O professor defende a abertura de diálogo com a Seduc e a revisão do formato nas unidades onde há queda comprovada de matrículas, inclusive com possibilidade de oferta do tempo parcial como alternativa.
O Sinteal visitou o Cepa na manhã desta segunda-feira (2) para discutir a situação das escolas com profissionais da educação. Ao final do encontro, foi definida uma agenda de mobilizações para as próximas semanas, incluindo reunião com o Ministério Público de Alagoas, participação na Marcha dos Aposentados e outras atividades públicas.
O presidente do sindicato, Izael Ribeiro, aponta falta de estrutura física compatível com o modelo integral e técnico, além da devolução de professores à Seduc em razão da redução de matrículas. Ele também afirma que o formato técnico, com ingresso apenas no primeiro ano, impede novas matrículas no decorrer do curso, gerando vagas ociosas e desorganização na rede.
Em nota, a Seduc informou que não procede a informação de suspensão de aulas ou evasão generalizada no Cepa. A secretaria sustenta que os dados oficiais de fevereiro de 2026 apontam um cenário de reordenamento demográfico, e não de crise estrutural.
A pasta cita como exemplo a Escola Estadual Princesa Isabel, que teria registrado aumento de matrículas de 387 alunos em dezembro de 2025 para 443 em fevereiro de 2026, classificando o ensino integral como "um sucesso de adesão".

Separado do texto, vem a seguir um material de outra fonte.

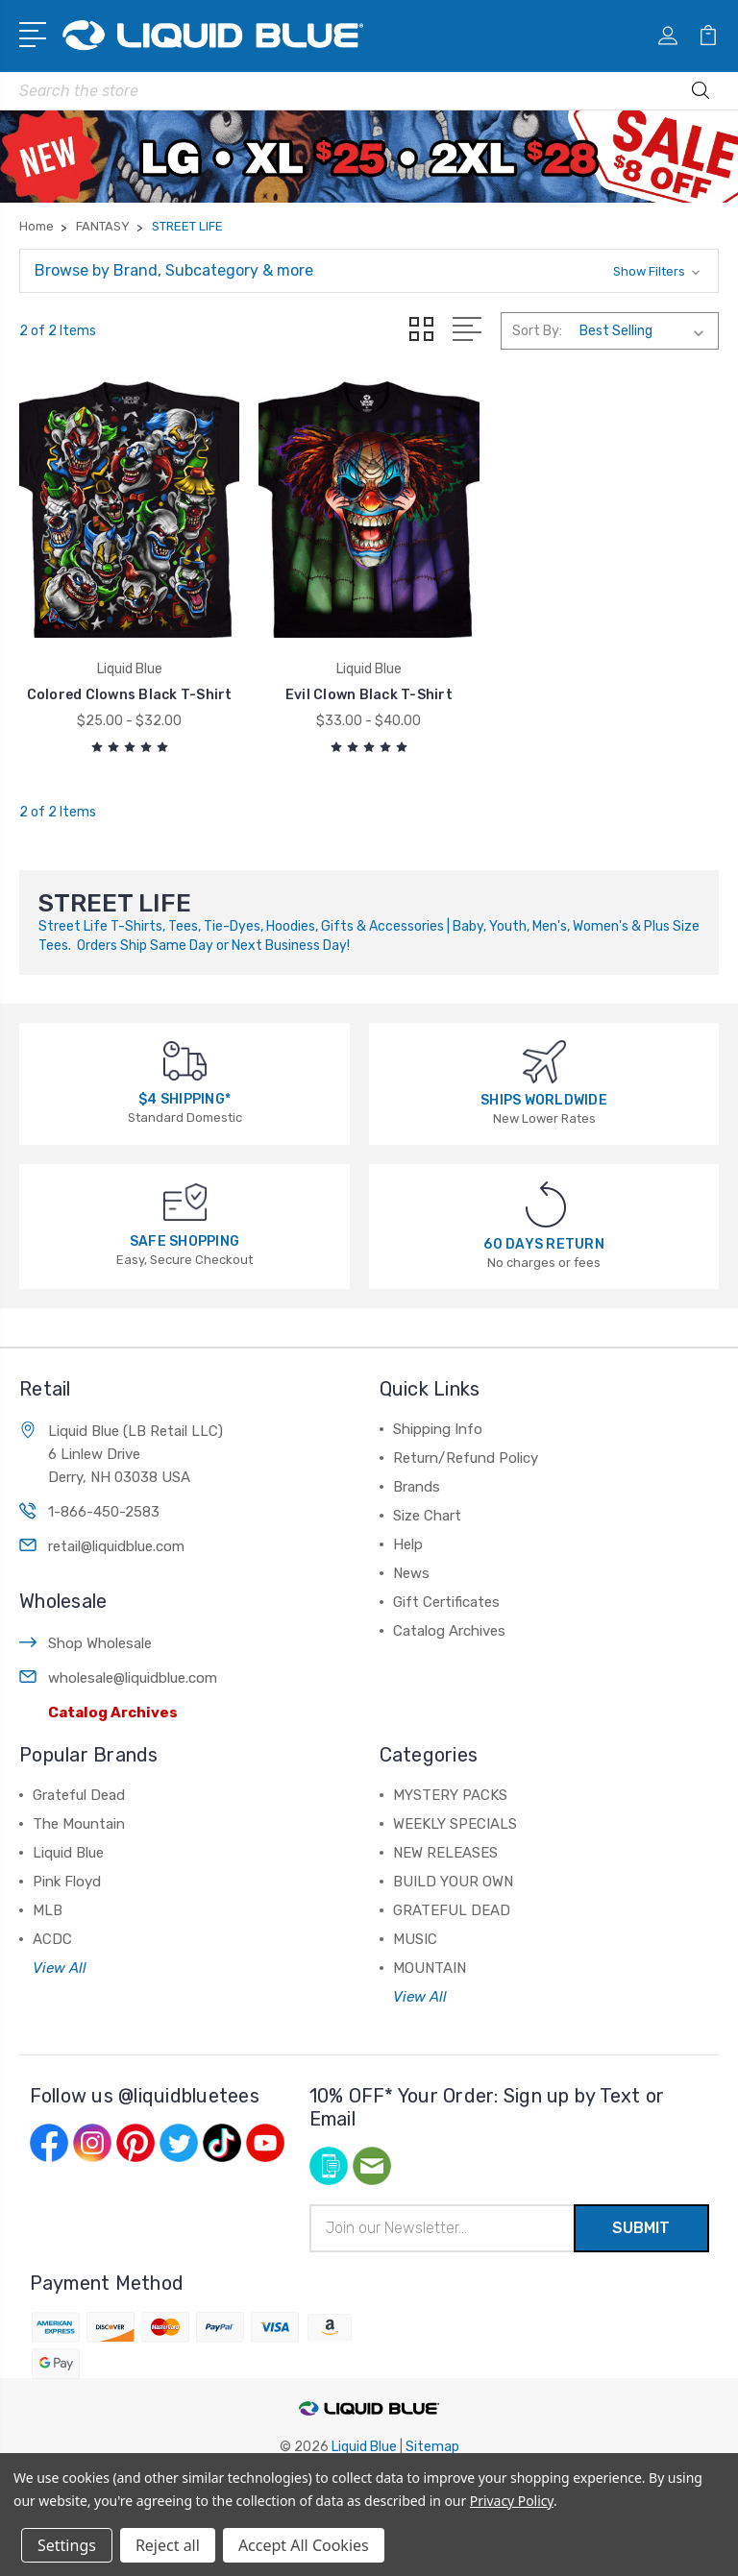 The width and height of the screenshot is (738, 2576). What do you see at coordinates (427, 1515) in the screenshot?
I see `Size Chart` at bounding box center [427, 1515].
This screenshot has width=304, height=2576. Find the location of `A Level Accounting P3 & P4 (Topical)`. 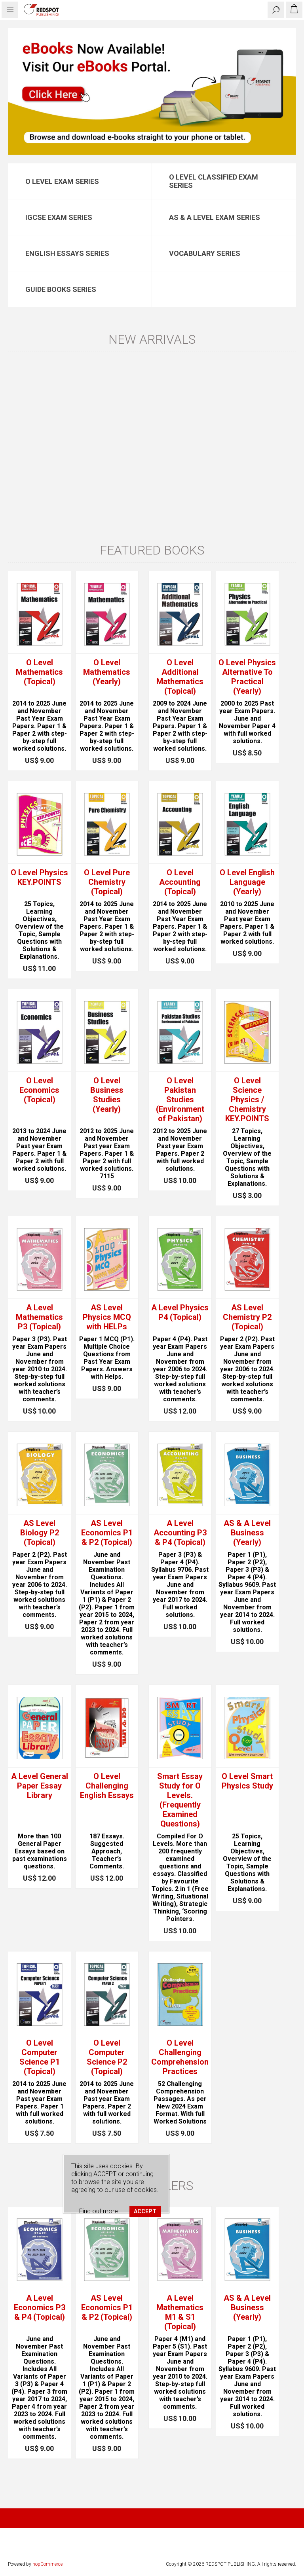 A Level Accounting P3 & P4 (Topical) is located at coordinates (180, 1532).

Sobre a redução observada em unidades como a Moreira e Silva, a Seduc atribui a mudança à dinâmica urbana de Maceió, especialmente após o desastre da Braskem, que levou famílias a migrarem para a parte alta da cidade. Segundo a secretaria, a medida visa garantir vagas em escolas mais próximas das novas residências, evitando deslocamentos prolongados.
Veja a nota da Seduc na íntegra:
Nota de Esclarecimento sobre o fluxo de matrículas e gestão no Complexo Cepa
A Secretaria de Estado da Educação (Seduc) informa que não procede a informação de suspensão de aulas ou evasão generalizada no Centro Educacional de Pesquisa Aplicada (Cepa). Os dados oficiais de matrículas de fevereiro de 2026 revelam um cenário de reordenamento demográfico e não de crise estrutural.

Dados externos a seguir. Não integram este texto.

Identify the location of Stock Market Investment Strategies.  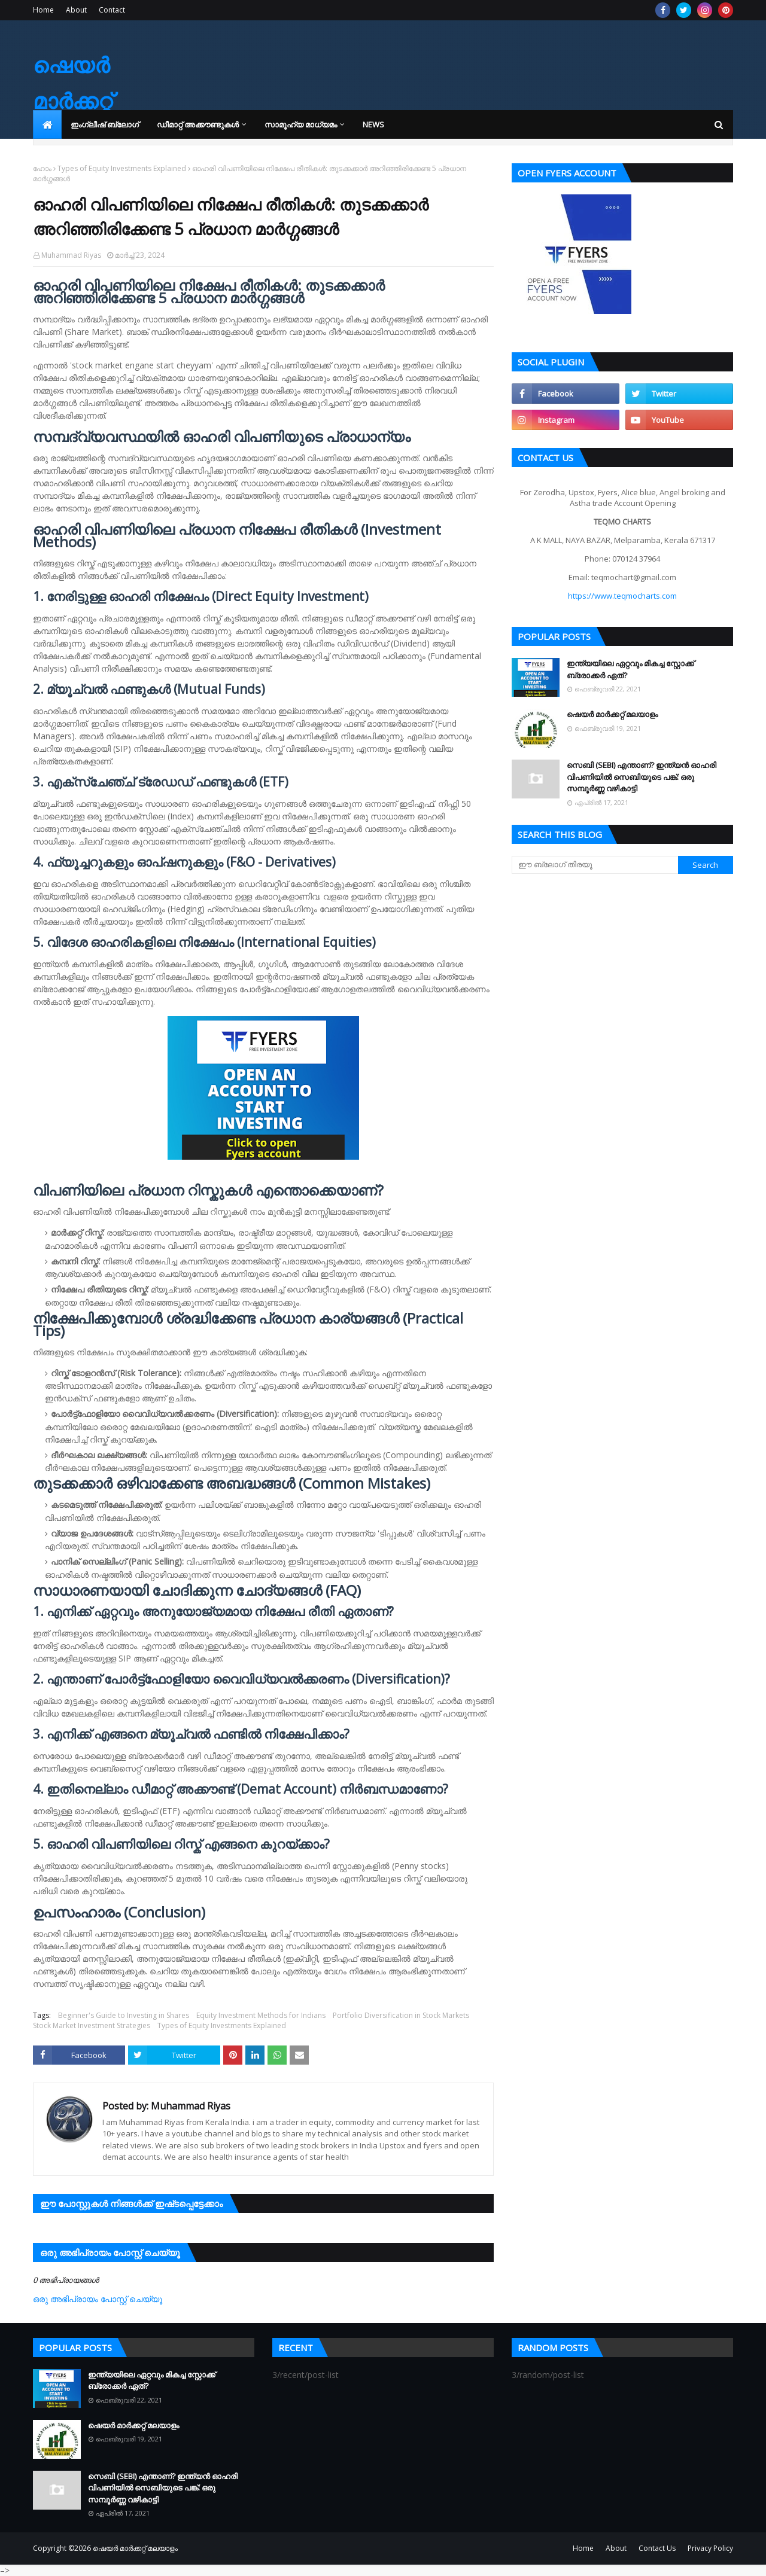 (91, 2025).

A Seduc esclarece que o modelo de Ensino Integral é um sucesso de adesão, como demonstra a Escola Estadual Princesa Isabel, que registrou aumento real em seu quadro, saltando de 387 alunos em dezembro de 2025 para 443 alunos em fevereiro de 2026.

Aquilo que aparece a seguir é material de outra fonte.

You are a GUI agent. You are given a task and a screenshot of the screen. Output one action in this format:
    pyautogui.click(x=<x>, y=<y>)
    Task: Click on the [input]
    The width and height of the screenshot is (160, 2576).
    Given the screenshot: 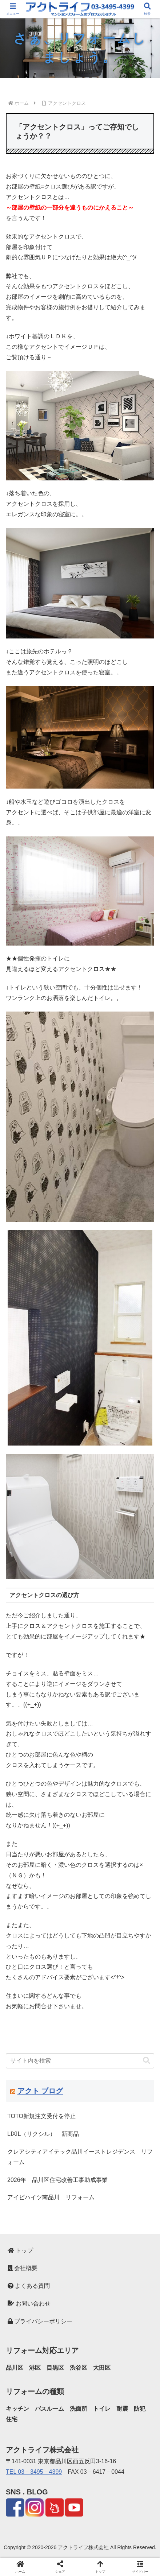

A redução pontual observada em unidades como a Escola Estadual Moreira e Silva (de 491 para 433 alunos) reflete a nova dinâmica urbana de Maceió, onde famílias migraram das áreas afetadas pelo desastre da Braskem para a Parte Alta. Em respeito à legislação e ao bem-estar estudantil, a Seduc tem garantido vagas em novas escolas próximas às residências dos alunos, evitando deslocamentos exaustivos de até 3 horas diárias.